А Валентин и не сомневался, что вгонит пацана в шок своим признанием. Вглядывался в него волчьим взглядом, усматривал слабину, высчитывал, куда надо погнать волчонка. Нет, не зайчишку, которого гонят играючи, чтобы, запугав вконец, одним легким жимом челюсти придушить, подкинуть, уже дохлого, разок-другой вверх, взгоняя еще текущую, но останавливающуюся кровь, и рвануть на куски, а волчонка – своего детеныша, может, воспитанника, словом, существа общей стаи, которое должно робеть перед старшим, но быть отважным в делах с тварями иной породы, знать опасность и обходить ее без всяких знаков и звуков, идти вторым, третьим, вслед за матерым, за опытным и старшим, запоминая ухватки стаи, ее нравы и законы.

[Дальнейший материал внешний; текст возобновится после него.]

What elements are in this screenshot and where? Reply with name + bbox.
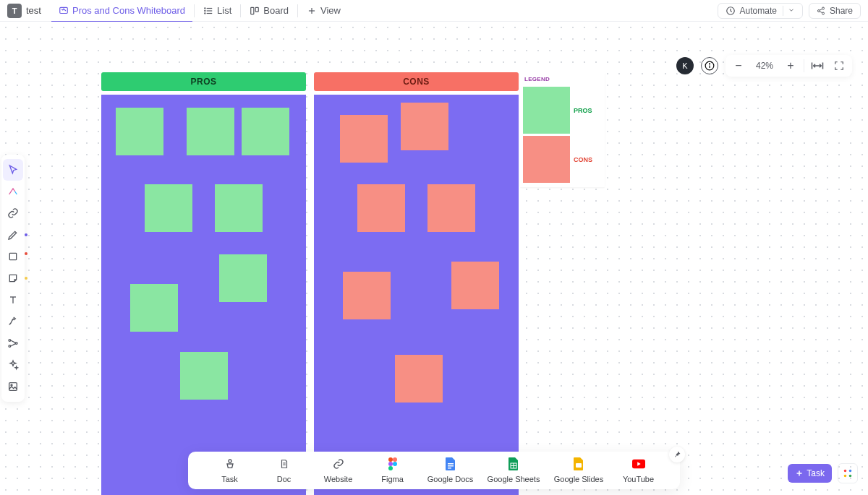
svg-rect-31 [9,383,17,391]
sticky-icon [7,272,19,284]
pros-header: PROS [101,72,306,91]
task-icon [224,458,236,470]
svg-rect-42 [448,465,454,467]
shape-tool[interactable] [3,246,23,267]
space-avatar[interactable]: T [7,4,22,18]
tab-list[interactable]: List [196,0,239,22]
tab-label: View [320,5,341,16]
svg-point-55 [849,475,852,478]
tab-whiteboard[interactable]: Pros and Cons Whiteboard [51,0,192,22]
ai-icon [7,186,19,197]
insert-google-docs[interactable]: Google Docs [420,457,481,483]
legend-swatch-green [523,87,570,134]
automate-icon [726,6,736,16]
insert-website[interactable]: Website [311,457,365,483]
svg-rect-8 [255,7,258,12]
separator [804,59,804,72]
draw-tool[interactable] [3,224,23,246]
legend-card[interactable]: LEGEND PROS CONS [520,72,605,187]
chevron-down-icon[interactable] [783,6,795,16]
insert-task[interactable]: Task [203,457,257,483]
svg-rect-7 [251,7,254,14]
insert-label: Google Docs [427,475,474,483]
svg-point-4 [205,7,205,8]
sticky-note[interactable] [219,254,267,302]
canvas-top-right-controls: K − 42% + [676,55,852,77]
insert-google-slides[interactable]: Google Slides [546,457,611,483]
sticky-note[interactable] [343,272,391,319]
space-name[interactable]: test [26,5,41,16]
svg-line-15 [820,9,822,10]
pros-panel[interactable]: PROS [101,72,306,495]
legend-row-pros: PROS [523,87,602,134]
sticky-note[interactable] [130,284,178,332]
select-tool[interactable] [3,159,23,181]
sparkle-icon [7,359,19,371]
zoom-out-button[interactable]: − [730,57,747,74]
legend-row-cons: CONS [523,136,602,183]
bottom-right-actions: Task [788,463,858,483]
sticky-note[interactable] [116,108,163,155]
automate-label: Automate [740,6,777,16]
color-dot [25,277,27,280]
pros-body[interactable] [101,95,306,495]
automate-button[interactable]: Automate [718,3,803,19]
zoom-in-button[interactable]: + [782,57,799,74]
whiteboard-canvas[interactable]: K − 42% + PROS CONS LEGEND [0,22,868,495]
sticky-note[interactable] [427,184,475,232]
zoom-percent[interactable]: 42% [752,61,778,71]
pin-icon [673,450,681,459]
connector-tool[interactable] [3,311,23,332]
svg-point-14 [822,12,824,14]
text-tool[interactable] [3,289,23,311]
share-button[interactable]: Share [809,3,861,19]
new-task-button[interactable]: Task [788,464,832,483]
youtube-icon [632,457,645,470]
list-icon [203,6,213,16]
sticky-note[interactable] [340,115,388,163]
sticky-note[interactable] [180,352,228,400]
ai-tool[interactable] [3,181,23,202]
zoom-controls: − 42% + [726,55,852,77]
insert-youtube[interactable]: YouTube [611,457,665,483]
separator [297,4,298,17]
sticky-note[interactable] [215,184,263,232]
square-icon [7,251,19,262]
plus-icon [795,469,804,478]
insert-figma[interactable]: Figma [365,457,420,483]
insert-label: Google Slides [554,475,604,483]
user-avatar[interactable]: K [676,57,694,74]
svg-rect-41 [448,463,454,465]
sticky-note[interactable] [357,184,405,232]
cons-body[interactable] [314,95,519,495]
svg-rect-43 [448,468,451,469]
sticky-note[interactable] [242,108,289,155]
board-icon [250,6,260,16]
sticky-note[interactable] [401,103,448,150]
text-icon [7,294,19,306]
svg-rect-47 [576,463,582,468]
sticky-tool[interactable] [3,267,23,289]
sticky-note[interactable] [395,355,443,403]
insert-doc[interactable]: Doc [257,457,311,483]
svg-point-19 [710,64,710,64]
image-tool[interactable] [3,376,23,397]
link-tool[interactable] [3,202,23,224]
tab-board[interactable]: Board [242,0,296,22]
insert-google-sheets[interactable]: Google Sheets [481,457,546,483]
sticky-note[interactable] [145,184,192,232]
cons-panel[interactable]: CONS [314,72,519,495]
apps-button[interactable] [838,463,858,483]
magic-tool[interactable] [3,354,23,376]
fullscreen-icon [834,61,844,71]
diagram-tool[interactable] [3,332,23,354]
legend-label-pros: PROS [574,107,592,114]
fit-width-button[interactable] [809,57,826,74]
pin-button[interactable] [669,447,685,462]
sticky-note[interactable] [187,108,234,155]
sticky-note[interactable] [451,262,499,309]
tab-add-view[interactable]: View [299,0,348,22]
fullscreen-button[interactable] [830,57,848,74]
info-button[interactable] [701,57,718,74]
svg-point-40 [388,466,393,470]
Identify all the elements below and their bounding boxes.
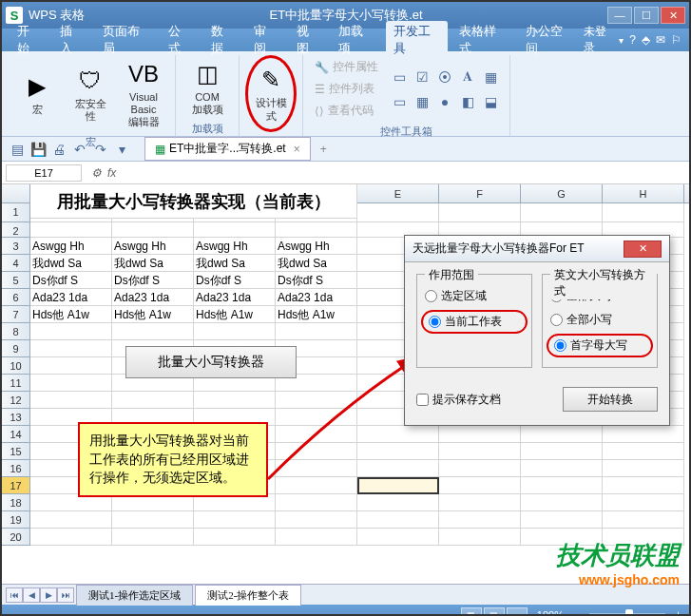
cell[interactable]: Ds你df S (112, 272, 194, 289)
row-header-11[interactable]: 11 (2, 375, 30, 392)
row-header-8[interactable]: 8 (2, 323, 30, 340)
dialog-titlebar[interactable]: 天远批量字母大小写转换器For ET ✕ (405, 236, 669, 262)
ribbon-small-1[interactable]: ☰控件列表 (311, 79, 382, 99)
sheet-tab-1[interactable]: 测试2-操作整个表 (195, 585, 301, 606)
menu-item-6[interactable]: 视图 (289, 21, 328, 59)
cell[interactable] (112, 222, 194, 238)
cell[interactable] (276, 426, 357, 443)
control-icon[interactable]: ▭ (390, 67, 409, 87)
cell[interactable]: Hds他 A1w (194, 306, 276, 323)
menu-item-0[interactable]: 开始 (10, 21, 48, 59)
workbook-tab[interactable]: ▦ ET中批量字...写转换.et × (144, 137, 311, 161)
cell[interactable] (603, 477, 684, 494)
merged-title-cell[interactable]: 用批量大小写转换器实现（当前表） (30, 184, 357, 219)
qat-btn-3[interactable]: ↶ (70, 140, 89, 159)
row-header-2[interactable]: 2 (2, 222, 30, 238)
cell[interactable] (439, 426, 521, 443)
cell[interactable] (30, 340, 112, 357)
cell[interactable] (603, 203, 684, 222)
cell[interactable]: 我dwd Sa (276, 255, 357, 272)
cell[interactable]: Ds你df S (30, 272, 112, 289)
col-header-F[interactable]: F (439, 184, 521, 202)
cell[interactable] (357, 443, 439, 460)
cell[interactable] (276, 222, 357, 238)
cell[interactable] (521, 426, 603, 443)
cell[interactable] (112, 529, 194, 546)
cell[interactable] (439, 477, 521, 494)
sheet-tab-0[interactable]: 测试1-操作选定区域 (76, 585, 193, 606)
control-icon[interactable]: ▦ (413, 92, 432, 111)
cell[interactable] (276, 443, 357, 460)
control-icon[interactable]: ☑ (413, 67, 432, 87)
add-tab-button[interactable]: + (320, 143, 327, 156)
select-all-corner[interactable] (2, 184, 30, 202)
cell[interactable] (276, 460, 357, 477)
zoom-in-button[interactable]: + (675, 608, 681, 616)
cell[interactable] (276, 477, 357, 494)
cell[interactable] (603, 443, 684, 460)
cell[interactable] (194, 392, 276, 409)
cell[interactable] (603, 460, 684, 477)
menu-item-8[interactable]: 开发工具 (386, 21, 449, 59)
cell[interactable]: Aswgg Hh (30, 238, 112, 255)
qat-btn-4[interactable]: ↷ (91, 140, 110, 159)
cell[interactable]: Ada23 1da (30, 289, 112, 306)
menu-item-5[interactable]: 审阅 (246, 21, 285, 59)
cell[interactable]: Aswgg Hh (112, 238, 194, 255)
cell[interactable] (30, 323, 112, 340)
menu-icon-2[interactable]: ✉ (656, 33, 665, 47)
control-icon[interactable]: ▭ (390, 92, 409, 111)
col-header-G[interactable]: G (521, 184, 603, 202)
menu-item-9[interactable]: 表格样式 (451, 21, 514, 59)
cell[interactable] (603, 511, 684, 529)
row-header-12[interactable]: 12 (2, 392, 30, 409)
cell[interactable] (30, 392, 112, 409)
scope-radio-input[interactable] (429, 316, 441, 328)
cell[interactable] (276, 392, 357, 409)
cell[interactable] (521, 460, 603, 477)
cell[interactable] (439, 529, 521, 546)
control-icon[interactable]: ⬓ (481, 92, 500, 111)
cell[interactable] (276, 529, 357, 546)
cell[interactable] (439, 203, 521, 222)
control-icon[interactable]: ⦿ (435, 67, 454, 87)
cell[interactable] (357, 203, 439, 222)
control-icon[interactable]: ▦ (481, 67, 500, 87)
tab-nav-3[interactable]: ⏭ (57, 587, 74, 603)
cell[interactable] (112, 323, 194, 340)
cell[interactable] (521, 203, 603, 222)
ribbon-btn-1-0[interactable]: ◫COM加载项 (182, 55, 233, 120)
row-header-14[interactable]: 14 (2, 426, 30, 443)
zoom-out-button[interactable]: − (573, 608, 580, 616)
cell[interactable] (194, 529, 276, 546)
cell[interactable] (439, 511, 521, 529)
tab-nav-2[interactable]: ▶ (40, 587, 57, 603)
cell[interactable] (30, 511, 112, 529)
fx-icon[interactable]: fx (107, 166, 116, 180)
scope-radio-input[interactable] (425, 290, 437, 302)
cell[interactable] (439, 494, 521, 511)
ribbon-btn-0-2[interactable]: VBVisual Basic编辑器 (118, 55, 169, 133)
dialog-close-button[interactable]: ✕ (624, 241, 662, 258)
mode-radio-input[interactable] (554, 339, 566, 352)
cell[interactable] (439, 460, 521, 477)
mode-radio-1[interactable]: 全部小写 (550, 308, 649, 332)
cell[interactable] (276, 494, 357, 511)
maximize-button[interactable]: ☐ (634, 7, 659, 24)
cell[interactable] (30, 222, 112, 238)
menu-item-1[interactable]: 插入 (52, 21, 91, 59)
cell[interactable]: 我dwd Sa (194, 255, 276, 272)
row-header-10[interactable]: 10 (2, 357, 30, 375)
cell[interactable] (521, 511, 603, 529)
qat-btn-1[interactable]: 💾 (29, 140, 48, 159)
cell[interactable] (439, 443, 521, 460)
tab-nav-1[interactable]: ◀ (23, 587, 40, 603)
menu-item-7[interactable]: 加载项 (331, 21, 381, 59)
help-icon[interactable]: ? (629, 33, 636, 47)
cell[interactable] (521, 443, 603, 460)
menu-item-10[interactable]: 办公空间 (518, 21, 581, 59)
cell[interactable] (603, 494, 684, 511)
row-header-1[interactable]: 1 (2, 203, 30, 222)
cell[interactable]: Ada23 1da (112, 289, 194, 306)
name-box[interactable] (6, 164, 82, 182)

Валентин, как умелый и сильный зверь, с любовью, успокоением, даже нежностью глядел на своего молодого выкормыша, который был сбит с толку, а это самое подходящее состояние, чтобы пройти с ходу несколько сложных препятствий. продвинуться вперед в непростом образовании, потому что когда молодой сбит с толку и думает о другом, ему легче дается новый риск, новая опасность, которые он будет одолевать, не думая о них.
– Варианты таковы, – медленно, будто вбивая колун в податливое, но все-таки твердое дерево, говорил Валентин. – Первый. Нас растопчут. Повторяю, я тебе это говорил – ты будешь последний, о ком вспомнят. Появится небольшой, но люфт. За это время достанешь тачку и чемоданы перепрячешь. Второй. Бунт на корабле. Маловероятно, но я займусь всем сам. Самый хреновый – меня устранят неожиданно. Тогда все переходит тебе. Дело в том, чтобы грамотно смотаться. А потом провести разборку и заплатить за найм киллеров. Это непросто. Требует обучения. Ты освоишь.
Топорик молчал, слушая, запоминая, говоря себе, что вспомнит потом все эти наставления, переберет по фразе, по словечку, вызубрит назубок.
– Все, что останется, заберешь себе. Это не общак, понимаешь? – говорил хозяин. – Это мое. Ну а если все обойдется, всплывем в других водах. Поступишь на юрфак или экономический. Станешь управляющим чего-нибудь.
– Чего? – спросил Кольча.
– Да хоть чего – от магазина до стройки, банка, фирмы. Тебе нельзя пропадать. Иначе – кранты. Борись, парень, учись, пока я живой. Плыви!
Он замолчал, снова закурил. Продолжил:
– И не бойся. На дело больше не пущу. Назначаю запасником. Антон умер не за так. Трое уже пострадали. В профилактических, правда, целях. Это иногородние… Но заказчик ходит рядом, мы его раскопаем. Кто-то хочет кусочек нашего округа, пока мы в городе не одни.